Das ganze Jahr 2015 hat unser Team diesem Tag entgegen gefiebert. Für uns war der Titel bei den Deutschen Straßenlaufmeisterschaften über 10km das ganz große Ziel. Mir war es persönlich unglaublich wichtig der Mannschaft zu helfen, nachdem ich im Frühjahr bei der Cross-DM überhaupt nicht zurecht kam und die Halbmarathon-DM verletzungsbedingt erst gar nicht antreten konnte.
Nachdem ich bis Ende Juli so gut wie gar nicht laufen konnte, lief es dann im August wieder rund und ich konnte endlich, endlich wieder vier Wochen am Stück belasten. Gegen Ende des Trainingslagers im Allgäu zogen jedoch wieder dunkle Verletzungswolken auf. Mein rechter Mittelfuß schmerzte nach jeder Laufeinheit. Am Ende der vierten Trainingswoche waren die Schmerzen sogar so intensiv, dass ich kaum noch auftreten konnte. Der Verdacht eines Ermüdungsbruchs im Mittelfuß haute mich, nach allem was dieses Jahr passiert ist, so kurz vor den Deutschen Meisterschaften komplett um.

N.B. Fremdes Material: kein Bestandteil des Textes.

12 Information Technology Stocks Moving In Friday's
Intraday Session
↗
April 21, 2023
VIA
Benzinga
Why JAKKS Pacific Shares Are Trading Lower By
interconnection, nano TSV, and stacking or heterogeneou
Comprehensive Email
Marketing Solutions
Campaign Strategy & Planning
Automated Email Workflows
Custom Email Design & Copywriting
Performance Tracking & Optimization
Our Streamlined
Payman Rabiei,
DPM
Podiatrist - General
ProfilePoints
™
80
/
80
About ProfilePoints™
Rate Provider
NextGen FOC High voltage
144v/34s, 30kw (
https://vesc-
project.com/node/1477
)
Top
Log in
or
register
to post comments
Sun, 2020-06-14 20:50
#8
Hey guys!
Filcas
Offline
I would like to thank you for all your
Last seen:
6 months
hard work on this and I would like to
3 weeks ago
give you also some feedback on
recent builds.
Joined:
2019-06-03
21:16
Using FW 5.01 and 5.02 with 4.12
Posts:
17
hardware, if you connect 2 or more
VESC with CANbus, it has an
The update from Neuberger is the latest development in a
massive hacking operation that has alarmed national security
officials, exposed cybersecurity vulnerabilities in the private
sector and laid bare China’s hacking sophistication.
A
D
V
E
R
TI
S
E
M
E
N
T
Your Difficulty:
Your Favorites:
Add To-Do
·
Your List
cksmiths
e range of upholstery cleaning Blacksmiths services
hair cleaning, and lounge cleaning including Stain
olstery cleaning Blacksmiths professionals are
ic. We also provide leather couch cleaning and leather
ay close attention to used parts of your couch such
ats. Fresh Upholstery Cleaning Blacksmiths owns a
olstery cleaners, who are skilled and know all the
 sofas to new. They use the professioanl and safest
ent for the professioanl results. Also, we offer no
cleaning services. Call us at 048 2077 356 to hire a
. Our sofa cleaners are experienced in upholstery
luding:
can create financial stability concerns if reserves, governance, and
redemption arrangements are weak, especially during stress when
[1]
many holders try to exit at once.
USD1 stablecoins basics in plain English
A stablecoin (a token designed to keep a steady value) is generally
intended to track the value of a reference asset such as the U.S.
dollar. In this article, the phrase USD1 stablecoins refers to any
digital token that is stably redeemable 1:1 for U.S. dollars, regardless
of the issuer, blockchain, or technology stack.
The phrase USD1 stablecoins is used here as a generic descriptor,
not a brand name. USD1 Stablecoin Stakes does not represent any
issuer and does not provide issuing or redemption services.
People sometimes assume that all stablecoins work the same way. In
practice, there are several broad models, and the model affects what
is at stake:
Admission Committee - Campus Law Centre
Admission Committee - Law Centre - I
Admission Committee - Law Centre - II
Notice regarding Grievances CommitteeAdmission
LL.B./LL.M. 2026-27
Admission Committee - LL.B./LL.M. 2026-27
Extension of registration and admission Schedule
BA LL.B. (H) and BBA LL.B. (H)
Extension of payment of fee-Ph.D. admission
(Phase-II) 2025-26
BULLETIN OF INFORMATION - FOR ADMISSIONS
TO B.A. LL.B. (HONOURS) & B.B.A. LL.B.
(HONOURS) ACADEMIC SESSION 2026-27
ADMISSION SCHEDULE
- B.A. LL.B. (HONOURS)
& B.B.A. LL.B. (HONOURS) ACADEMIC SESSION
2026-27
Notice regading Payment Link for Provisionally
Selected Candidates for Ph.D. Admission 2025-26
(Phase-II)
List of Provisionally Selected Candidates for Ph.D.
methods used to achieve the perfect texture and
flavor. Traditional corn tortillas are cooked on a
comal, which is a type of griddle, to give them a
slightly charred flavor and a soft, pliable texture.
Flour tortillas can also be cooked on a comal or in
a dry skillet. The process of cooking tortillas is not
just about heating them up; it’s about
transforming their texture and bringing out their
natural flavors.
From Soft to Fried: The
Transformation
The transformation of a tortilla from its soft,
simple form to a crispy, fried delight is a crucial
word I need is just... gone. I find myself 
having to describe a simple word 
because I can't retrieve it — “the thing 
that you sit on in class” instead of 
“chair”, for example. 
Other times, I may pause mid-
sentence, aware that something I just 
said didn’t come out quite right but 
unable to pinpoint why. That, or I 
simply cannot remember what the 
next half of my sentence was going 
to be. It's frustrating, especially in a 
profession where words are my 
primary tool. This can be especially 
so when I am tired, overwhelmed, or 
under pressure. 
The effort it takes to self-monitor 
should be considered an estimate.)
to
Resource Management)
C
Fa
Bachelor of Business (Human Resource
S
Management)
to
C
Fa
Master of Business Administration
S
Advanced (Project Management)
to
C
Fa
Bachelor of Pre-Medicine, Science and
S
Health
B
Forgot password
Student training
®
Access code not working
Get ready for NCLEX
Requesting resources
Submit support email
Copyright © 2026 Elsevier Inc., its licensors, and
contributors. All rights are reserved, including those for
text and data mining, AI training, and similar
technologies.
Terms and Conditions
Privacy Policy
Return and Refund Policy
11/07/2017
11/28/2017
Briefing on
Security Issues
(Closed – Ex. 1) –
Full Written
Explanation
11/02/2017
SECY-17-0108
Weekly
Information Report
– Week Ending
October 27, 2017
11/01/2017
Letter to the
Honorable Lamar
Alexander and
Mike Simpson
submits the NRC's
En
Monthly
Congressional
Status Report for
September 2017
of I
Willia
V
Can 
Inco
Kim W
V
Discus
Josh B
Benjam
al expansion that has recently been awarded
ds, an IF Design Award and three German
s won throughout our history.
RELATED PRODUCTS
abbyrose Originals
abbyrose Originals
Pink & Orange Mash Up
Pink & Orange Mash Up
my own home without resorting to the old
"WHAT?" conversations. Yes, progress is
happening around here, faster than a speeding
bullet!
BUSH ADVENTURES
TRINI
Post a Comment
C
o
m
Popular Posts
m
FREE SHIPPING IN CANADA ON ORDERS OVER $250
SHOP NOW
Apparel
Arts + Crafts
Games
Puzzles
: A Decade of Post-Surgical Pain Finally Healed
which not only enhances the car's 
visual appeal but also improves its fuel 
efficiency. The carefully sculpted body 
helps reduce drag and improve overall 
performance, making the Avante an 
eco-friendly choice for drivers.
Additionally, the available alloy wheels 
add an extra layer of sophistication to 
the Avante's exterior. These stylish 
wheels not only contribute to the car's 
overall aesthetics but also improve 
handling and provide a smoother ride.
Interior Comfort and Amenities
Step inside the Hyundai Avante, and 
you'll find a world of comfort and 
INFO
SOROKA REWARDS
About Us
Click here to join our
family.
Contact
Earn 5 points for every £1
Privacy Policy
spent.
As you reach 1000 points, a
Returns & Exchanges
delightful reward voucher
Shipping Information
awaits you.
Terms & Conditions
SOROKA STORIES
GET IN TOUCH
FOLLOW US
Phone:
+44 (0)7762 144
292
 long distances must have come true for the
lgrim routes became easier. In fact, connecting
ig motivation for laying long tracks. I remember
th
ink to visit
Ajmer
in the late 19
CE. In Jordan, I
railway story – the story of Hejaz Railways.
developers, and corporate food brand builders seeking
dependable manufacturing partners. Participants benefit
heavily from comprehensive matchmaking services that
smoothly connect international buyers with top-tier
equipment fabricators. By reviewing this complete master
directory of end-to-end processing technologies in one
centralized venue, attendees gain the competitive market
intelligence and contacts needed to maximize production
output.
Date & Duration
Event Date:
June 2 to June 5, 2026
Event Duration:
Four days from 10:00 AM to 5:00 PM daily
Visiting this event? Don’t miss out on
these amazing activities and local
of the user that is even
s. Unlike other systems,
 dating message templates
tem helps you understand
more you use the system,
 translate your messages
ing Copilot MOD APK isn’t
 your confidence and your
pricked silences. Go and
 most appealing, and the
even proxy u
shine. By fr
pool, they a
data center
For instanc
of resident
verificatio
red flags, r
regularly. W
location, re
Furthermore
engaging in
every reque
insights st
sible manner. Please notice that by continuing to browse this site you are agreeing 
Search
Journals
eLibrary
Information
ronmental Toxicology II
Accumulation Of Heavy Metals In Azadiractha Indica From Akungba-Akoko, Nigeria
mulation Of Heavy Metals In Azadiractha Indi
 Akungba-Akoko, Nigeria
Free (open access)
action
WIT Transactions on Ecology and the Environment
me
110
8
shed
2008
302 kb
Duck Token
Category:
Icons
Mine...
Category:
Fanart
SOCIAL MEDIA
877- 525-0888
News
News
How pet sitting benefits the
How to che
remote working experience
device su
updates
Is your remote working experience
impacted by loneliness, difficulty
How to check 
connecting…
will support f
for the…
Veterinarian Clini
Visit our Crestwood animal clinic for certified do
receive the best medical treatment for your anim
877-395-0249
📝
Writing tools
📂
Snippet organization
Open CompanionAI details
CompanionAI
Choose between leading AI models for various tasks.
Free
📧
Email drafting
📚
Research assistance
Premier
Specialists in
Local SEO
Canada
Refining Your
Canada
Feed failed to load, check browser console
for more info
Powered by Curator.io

Schon am nächsten Tag wurde per MRT festgestellt, dass ich zwei Knochenödeme (Wassereinlagerungen) im dritten und vierten Mittelfußknochen des rechten Fußes habe. Der Radiologe warf mich mit seiner Diagnose mindestens sechs Wochen komplett auf Lauf-, Cross- und Radtraining zu verzichten in ein sehr tiefes Tal. Doch so schnell wollte ich nicht aufgeben. Dafür bedeutet mir meine Mannschaft zu viel. Dr. Matthias Kieb vom OSP Berlin, den ich auf meiner Japanreise letztes Jahr kennengelernt habe, hatte noch einen Funken Hoffnung für mich. Auch wenn ein Start bei der DM in weiter Ferne war, gab es die kleine Chance, dass der Fuß nach zwei Tagen Pause, fünf Tagen Training auf dem Alter-G bei 60% meines Körpergewichts und einem Tag Alter-G bei 80% so schnell heilen würde, dass ich am Tag vor der DM einen schmerzfreien Dauerlauf von 35 Minuten machen könnte. Die ganze Woche dachte ich positiv und gewann von Einheit zu Einheit mehr Hoffnung und so stand ich vergangenen Sonntag tatsächlich in Bad Liebenzell an der Startlinie.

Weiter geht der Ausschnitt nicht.